A different person. You wrote that since her diagnosis you’ve noticed that she is a different person to that of 3 or 4 years ago and you could well be right. Many of us have symptoms a few years before diagnosis that can be quite easily be explained away because in themselves they only seem to be small incidental things - only gradually does it occur these may be adding up to something more serious. This may have co-incided in your Mum’s case with when you suggested she go to the GP because of her falls - again I’m guessing but it would seem to fit. I have no wish to put words in your mouth, but when your mother was given her unexpected diagnosis it allowed you to see things in a different light and that which you might have previously not noticed or did not give any particular weight too has suddenly taken on a whole new meaning - because now she has this thing called Parkinson’s and in your head that has changed everything.

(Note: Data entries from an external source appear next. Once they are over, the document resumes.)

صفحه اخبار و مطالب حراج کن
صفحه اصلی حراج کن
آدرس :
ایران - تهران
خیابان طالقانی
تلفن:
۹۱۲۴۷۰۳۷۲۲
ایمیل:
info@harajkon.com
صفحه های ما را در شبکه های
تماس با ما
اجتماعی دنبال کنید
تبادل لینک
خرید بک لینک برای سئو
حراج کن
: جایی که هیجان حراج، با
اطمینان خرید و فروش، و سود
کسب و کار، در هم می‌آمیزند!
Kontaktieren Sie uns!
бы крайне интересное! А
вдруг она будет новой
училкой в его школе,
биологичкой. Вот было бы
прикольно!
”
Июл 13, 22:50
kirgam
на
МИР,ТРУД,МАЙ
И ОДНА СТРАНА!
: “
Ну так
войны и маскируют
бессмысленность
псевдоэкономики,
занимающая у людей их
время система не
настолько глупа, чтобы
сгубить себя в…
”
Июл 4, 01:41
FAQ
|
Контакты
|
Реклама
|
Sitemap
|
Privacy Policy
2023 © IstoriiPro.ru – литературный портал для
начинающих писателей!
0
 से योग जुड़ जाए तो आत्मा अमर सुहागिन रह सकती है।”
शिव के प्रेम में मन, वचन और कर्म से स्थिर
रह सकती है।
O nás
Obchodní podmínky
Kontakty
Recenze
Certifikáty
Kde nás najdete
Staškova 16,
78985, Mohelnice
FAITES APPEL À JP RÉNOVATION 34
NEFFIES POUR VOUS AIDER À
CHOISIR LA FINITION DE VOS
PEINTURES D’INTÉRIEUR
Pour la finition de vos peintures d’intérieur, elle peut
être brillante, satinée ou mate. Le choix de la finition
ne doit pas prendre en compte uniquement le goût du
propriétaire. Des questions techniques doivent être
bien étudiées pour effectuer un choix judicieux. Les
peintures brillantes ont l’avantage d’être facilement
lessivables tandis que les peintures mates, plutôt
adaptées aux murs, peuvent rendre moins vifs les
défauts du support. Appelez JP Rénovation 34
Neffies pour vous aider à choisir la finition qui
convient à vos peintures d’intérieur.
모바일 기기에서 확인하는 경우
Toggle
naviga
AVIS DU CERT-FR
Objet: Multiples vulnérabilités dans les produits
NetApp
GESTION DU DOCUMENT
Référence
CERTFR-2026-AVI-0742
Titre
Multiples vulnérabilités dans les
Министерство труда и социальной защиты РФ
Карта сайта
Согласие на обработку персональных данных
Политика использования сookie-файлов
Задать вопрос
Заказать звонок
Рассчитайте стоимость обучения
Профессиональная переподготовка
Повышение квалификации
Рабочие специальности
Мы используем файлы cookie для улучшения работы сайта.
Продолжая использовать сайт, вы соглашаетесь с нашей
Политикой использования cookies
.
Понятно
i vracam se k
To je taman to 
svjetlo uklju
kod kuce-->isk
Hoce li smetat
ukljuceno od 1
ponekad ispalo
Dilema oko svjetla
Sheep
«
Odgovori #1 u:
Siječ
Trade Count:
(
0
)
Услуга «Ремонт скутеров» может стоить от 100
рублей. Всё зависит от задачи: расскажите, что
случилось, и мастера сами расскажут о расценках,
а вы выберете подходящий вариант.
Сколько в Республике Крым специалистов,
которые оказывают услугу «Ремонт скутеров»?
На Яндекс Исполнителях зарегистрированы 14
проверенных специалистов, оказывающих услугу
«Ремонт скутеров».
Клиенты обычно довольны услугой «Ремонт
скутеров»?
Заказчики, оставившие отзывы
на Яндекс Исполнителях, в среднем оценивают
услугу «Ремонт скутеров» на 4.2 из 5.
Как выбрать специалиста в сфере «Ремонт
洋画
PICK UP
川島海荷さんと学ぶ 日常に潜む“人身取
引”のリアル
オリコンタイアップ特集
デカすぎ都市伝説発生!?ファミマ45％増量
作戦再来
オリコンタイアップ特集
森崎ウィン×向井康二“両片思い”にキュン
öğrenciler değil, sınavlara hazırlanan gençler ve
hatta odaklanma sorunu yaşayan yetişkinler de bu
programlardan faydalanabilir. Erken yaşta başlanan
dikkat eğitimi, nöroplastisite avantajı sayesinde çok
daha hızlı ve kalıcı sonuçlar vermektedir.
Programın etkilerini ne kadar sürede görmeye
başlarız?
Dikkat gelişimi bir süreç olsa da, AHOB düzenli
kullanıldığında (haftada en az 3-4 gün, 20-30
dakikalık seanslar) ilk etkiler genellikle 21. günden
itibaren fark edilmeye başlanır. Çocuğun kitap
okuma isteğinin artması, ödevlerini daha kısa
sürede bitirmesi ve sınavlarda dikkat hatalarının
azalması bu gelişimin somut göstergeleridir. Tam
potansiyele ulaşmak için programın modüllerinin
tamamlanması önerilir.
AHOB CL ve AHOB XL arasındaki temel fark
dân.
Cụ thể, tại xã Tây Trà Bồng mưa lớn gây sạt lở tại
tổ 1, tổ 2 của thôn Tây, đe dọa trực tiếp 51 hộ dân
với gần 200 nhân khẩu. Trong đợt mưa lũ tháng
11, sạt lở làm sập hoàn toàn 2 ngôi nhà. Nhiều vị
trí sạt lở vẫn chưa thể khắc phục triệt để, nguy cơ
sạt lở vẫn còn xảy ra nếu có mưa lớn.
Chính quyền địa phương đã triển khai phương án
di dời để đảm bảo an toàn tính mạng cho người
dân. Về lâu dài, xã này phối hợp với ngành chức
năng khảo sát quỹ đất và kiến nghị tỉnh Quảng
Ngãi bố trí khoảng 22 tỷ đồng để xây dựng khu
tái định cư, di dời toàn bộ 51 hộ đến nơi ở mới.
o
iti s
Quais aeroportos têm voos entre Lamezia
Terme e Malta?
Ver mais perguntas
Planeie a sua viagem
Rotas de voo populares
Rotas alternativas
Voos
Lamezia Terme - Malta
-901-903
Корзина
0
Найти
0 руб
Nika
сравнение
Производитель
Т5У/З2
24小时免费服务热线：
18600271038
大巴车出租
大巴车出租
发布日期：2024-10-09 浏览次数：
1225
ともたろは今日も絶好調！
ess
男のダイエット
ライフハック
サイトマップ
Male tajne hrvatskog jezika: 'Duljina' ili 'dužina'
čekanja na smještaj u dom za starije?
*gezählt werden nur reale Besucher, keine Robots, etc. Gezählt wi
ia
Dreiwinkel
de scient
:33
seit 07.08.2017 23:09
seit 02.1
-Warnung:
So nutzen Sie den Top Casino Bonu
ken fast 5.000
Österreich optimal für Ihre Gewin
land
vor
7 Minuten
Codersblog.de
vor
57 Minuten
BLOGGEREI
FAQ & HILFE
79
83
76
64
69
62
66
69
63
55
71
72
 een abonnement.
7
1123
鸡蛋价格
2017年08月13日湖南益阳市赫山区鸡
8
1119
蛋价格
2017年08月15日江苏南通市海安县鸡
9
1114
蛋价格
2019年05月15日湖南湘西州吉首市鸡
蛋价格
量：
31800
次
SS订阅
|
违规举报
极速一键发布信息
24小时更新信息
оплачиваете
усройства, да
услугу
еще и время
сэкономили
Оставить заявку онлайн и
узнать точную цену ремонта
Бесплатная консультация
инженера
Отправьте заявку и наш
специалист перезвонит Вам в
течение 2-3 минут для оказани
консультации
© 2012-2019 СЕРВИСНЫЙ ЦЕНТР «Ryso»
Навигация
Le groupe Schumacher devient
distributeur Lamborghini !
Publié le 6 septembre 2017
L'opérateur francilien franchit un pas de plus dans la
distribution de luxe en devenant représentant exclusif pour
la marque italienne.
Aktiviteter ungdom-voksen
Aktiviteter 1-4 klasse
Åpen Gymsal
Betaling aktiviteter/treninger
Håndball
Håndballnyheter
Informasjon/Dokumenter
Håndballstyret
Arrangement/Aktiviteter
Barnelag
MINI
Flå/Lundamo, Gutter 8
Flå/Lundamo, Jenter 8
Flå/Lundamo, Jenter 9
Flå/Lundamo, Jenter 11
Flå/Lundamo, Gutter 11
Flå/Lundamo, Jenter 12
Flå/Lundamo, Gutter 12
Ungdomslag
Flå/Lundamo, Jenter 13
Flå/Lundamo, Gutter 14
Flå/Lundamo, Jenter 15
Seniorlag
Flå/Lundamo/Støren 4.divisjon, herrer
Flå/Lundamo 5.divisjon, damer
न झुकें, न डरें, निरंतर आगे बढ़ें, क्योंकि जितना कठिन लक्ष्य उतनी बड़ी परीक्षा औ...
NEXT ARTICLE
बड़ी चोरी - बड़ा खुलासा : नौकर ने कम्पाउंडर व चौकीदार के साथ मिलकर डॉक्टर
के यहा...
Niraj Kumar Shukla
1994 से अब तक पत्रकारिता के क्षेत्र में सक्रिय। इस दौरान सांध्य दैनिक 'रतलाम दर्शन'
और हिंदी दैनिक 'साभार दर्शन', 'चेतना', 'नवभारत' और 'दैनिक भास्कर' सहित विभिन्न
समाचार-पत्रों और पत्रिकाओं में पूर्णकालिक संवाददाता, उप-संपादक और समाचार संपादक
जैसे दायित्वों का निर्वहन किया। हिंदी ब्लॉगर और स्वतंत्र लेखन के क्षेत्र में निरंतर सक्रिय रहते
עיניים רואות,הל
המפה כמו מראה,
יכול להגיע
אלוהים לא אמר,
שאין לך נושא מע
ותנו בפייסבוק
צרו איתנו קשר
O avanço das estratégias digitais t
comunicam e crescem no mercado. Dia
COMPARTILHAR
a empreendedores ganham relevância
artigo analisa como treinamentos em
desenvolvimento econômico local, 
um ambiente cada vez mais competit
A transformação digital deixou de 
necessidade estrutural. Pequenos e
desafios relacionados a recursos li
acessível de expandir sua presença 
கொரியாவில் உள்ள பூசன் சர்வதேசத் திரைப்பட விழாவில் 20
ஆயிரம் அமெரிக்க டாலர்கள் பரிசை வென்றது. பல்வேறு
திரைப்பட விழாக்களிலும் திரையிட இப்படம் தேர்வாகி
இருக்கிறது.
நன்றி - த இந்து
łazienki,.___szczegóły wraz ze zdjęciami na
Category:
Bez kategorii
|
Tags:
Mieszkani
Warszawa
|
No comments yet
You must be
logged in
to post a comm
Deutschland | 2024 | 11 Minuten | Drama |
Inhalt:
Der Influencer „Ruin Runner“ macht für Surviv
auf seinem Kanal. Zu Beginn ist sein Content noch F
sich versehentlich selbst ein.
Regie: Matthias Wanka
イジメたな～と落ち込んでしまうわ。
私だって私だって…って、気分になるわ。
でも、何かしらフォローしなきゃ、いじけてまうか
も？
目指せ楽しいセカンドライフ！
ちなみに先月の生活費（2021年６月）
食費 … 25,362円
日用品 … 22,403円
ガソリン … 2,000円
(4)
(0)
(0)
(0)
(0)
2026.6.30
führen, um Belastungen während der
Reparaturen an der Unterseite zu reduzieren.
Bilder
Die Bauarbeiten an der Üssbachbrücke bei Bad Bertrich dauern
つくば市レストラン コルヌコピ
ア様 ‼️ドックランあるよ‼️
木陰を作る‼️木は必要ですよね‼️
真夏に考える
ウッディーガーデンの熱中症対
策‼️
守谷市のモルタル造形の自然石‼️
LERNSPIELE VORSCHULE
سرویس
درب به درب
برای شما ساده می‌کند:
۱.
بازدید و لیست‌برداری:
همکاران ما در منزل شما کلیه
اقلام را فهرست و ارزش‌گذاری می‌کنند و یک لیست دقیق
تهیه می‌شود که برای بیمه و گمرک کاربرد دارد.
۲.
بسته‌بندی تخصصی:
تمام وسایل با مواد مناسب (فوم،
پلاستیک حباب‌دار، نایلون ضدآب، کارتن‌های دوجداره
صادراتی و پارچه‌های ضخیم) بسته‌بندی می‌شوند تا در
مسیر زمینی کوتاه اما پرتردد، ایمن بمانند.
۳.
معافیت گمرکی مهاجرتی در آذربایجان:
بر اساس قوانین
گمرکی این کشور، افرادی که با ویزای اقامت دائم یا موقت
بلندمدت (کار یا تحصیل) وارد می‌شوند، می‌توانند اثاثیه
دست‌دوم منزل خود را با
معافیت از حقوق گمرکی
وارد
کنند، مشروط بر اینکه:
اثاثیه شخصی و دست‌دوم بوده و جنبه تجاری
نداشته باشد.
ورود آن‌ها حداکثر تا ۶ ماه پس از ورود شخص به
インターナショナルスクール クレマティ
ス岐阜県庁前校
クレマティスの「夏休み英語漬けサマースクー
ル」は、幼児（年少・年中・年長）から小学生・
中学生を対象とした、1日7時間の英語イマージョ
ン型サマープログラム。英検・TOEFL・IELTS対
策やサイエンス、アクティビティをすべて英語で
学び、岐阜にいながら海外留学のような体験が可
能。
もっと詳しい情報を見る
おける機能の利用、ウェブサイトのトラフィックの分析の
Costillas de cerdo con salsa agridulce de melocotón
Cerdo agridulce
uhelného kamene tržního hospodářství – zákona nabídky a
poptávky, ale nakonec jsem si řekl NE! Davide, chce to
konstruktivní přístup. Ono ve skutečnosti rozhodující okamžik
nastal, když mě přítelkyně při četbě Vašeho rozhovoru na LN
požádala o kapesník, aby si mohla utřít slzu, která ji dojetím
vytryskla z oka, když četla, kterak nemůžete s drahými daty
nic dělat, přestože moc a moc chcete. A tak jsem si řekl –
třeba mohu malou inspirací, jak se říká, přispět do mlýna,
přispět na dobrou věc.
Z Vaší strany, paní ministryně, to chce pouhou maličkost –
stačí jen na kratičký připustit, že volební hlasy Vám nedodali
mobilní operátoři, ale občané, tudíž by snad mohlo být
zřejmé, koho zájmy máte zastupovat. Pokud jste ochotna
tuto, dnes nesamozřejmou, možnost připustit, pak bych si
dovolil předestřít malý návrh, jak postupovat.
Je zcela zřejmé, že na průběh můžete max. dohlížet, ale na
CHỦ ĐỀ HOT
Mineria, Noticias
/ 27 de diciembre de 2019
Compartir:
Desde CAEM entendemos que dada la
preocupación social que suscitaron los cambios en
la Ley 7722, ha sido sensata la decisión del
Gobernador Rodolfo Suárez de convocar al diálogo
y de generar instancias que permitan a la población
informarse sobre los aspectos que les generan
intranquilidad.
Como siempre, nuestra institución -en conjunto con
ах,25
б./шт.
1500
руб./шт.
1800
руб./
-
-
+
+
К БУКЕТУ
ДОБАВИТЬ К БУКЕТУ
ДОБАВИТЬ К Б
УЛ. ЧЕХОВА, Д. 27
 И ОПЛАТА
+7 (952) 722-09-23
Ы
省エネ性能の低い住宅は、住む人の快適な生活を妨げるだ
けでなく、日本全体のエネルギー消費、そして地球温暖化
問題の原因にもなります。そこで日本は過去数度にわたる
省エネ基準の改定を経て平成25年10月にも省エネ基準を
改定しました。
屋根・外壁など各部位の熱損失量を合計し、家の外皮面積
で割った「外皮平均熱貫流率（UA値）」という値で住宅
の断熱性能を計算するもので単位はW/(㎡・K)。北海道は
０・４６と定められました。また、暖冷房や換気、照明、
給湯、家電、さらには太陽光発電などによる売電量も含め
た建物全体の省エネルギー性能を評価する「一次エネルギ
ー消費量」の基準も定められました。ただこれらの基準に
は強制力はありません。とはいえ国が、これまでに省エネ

You. For me the most telling paragraph of your post is the third one where you are describing your own feelings about what has happened - your anger, your grief, the responsibility you are feeling etc. etc. These feelings are all absolutely normal and like your mother has to find away to manage her diagnosis, you too need time to work through all this emotion, feelings of responsibility for your Mum’s well being, the anger, the feelings that there is little you can do etc etc.
The best advice. I don’t know how much of what I have written will help you. Some of it as I said is guessing, some of it reading between the lines based on what you’ve written and some of it by my own experiences and those of others on the forum… I think the best thing you can do right now is stop take a deep breath and accept you are not responsible for everything, it’s not for you to run yourself ragged trying to sort things out for your mother when she may not be ready to address those things yet. The diagnosis is hers, your role as I see it is a supporting and encouraging one. I would strongly recommend that you follow up on JaniceP 's suggestions as a start point so that you start to have some understanding of what Parkinson’s means so maybe you can begin to talk to her rather than to use your word to interrogate her. Ring the helpline and actually talk to someone- that in itself can make a world difference. Finally, you must look after yourself and your own health if you really want to help your Mum and running yourself ragged in ever decreasing circles isn’t going to help anyone not your Mum and certainly not you.
I wish both you and your Mum well. The forum is here whenever you need. You are not on your own.